Estudo destaca iniciativas municipais de agricultura familiar e busca compromisso de governantes eleitos em 2020

A ANA (Articulação Nacional de Agroecologia) acaba de lançar um levantamento com iniciativas municipais que apoiam direta ou indiretamente a agricultura familiar e a agroecologia. Foram identificadas mais de 700 iniciativas, incluindo políticas públicas, ações, programas, leis, portarias e instruções normativas.

A pesquisa Municípios Agroecológicos e Políticas de Futuro – Iniciativas municipais de apoio à agricultura familiar e à agroecologia e de promoção da segurança alimentar e nutricional envolveu 530 municípios em 26 estados, e é resultado de um processo coletivo e ainda em construção que mobilizou 34 pesquisadores por cerca de dois meses.

A partir de um mapeamento preliminar de ações, políticas, programas e legislações municipais de apoio à agricultura familiar e à agroecologia e de promoção da segurança alimentar e nutricional, foram encontradas mais de 900 iniciativas.

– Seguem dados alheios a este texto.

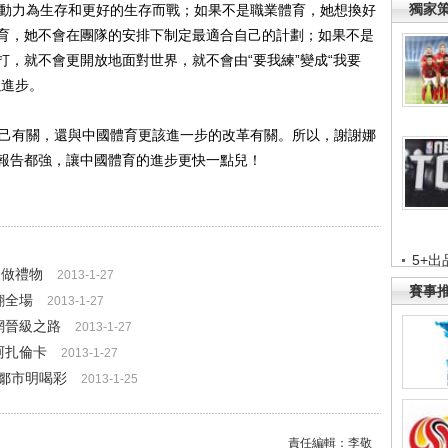
獨家
動力為生存和更好的生存而戰；如果不是職業體育，她想換好
育，她不會在團隊的安排下制定最適合自己的計劃；如果不是
，就不會更開放地面對世界，就不會由“要我練”變成“我要
以進步。
己有關，還與中國體育更該進一步的改革有關。所以，謝謝娜
報告都強，讓中國體育的進步更快一點兒！
5+出
夫做禮物
2013-1-27
賽事
翻全場
2013-1-27
網晉級之路
2013-1-27
阿扎倫卡
2013-1-27
鄒市明喝彩
2013-1-25
責任編輯：李敬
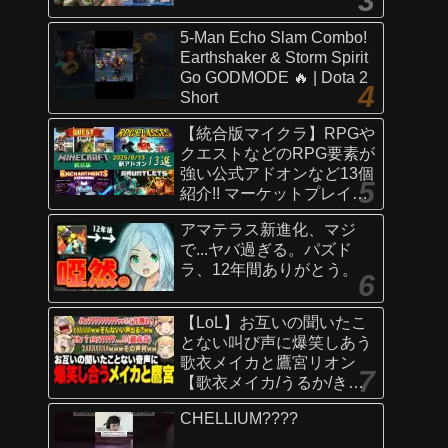
5-Man Echo Slam Combo!
Earthshaker & Storm Spirit
Go GODMODE 🔥 | Dota 2
Short
【統合版マイクラ】RPGや
クエストなどのRPG要素が
強い公式アドオンなど13個
紹介!! マーケットプレイス
情報
アマテラス新進化、マジ
【Switch/Win10/PE/PS/Xb
で...ヤバ過ぎる。パズド
ox】
ラ、12年間ありがとう。
【LoL】お互いの聞いたこ
とない叫び声に爆笑しあう
歌衣メイカと鷹宮リオン
【歌衣メイカ/うるか/きな
こ/ありさか/鷹宮リオン】
CHELLIUM????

No entanto, no processo de construção, os pesquisadores perceberam que muitas delas, embora de grande importância para as regiões em que se desenvolviam, não contavam efetivamente com apoio de entes públicos municipais e, sim, eram desenvolvidas pela sociedade civil organizada, contando algumas vezes com algum apoio do governo federal ou estadual.

Foram selecionadas para esse levantamento as ações que possuem o poder público municipal como executor ou financiador, e também aquelas cujo financiamento ou execução conta com o município, mas também com outros atores como iniciativa privada, sociedade civil, organizações internacionais e ainda governo federal e estadual. E chegou-se então ao número de 725 iniciativas.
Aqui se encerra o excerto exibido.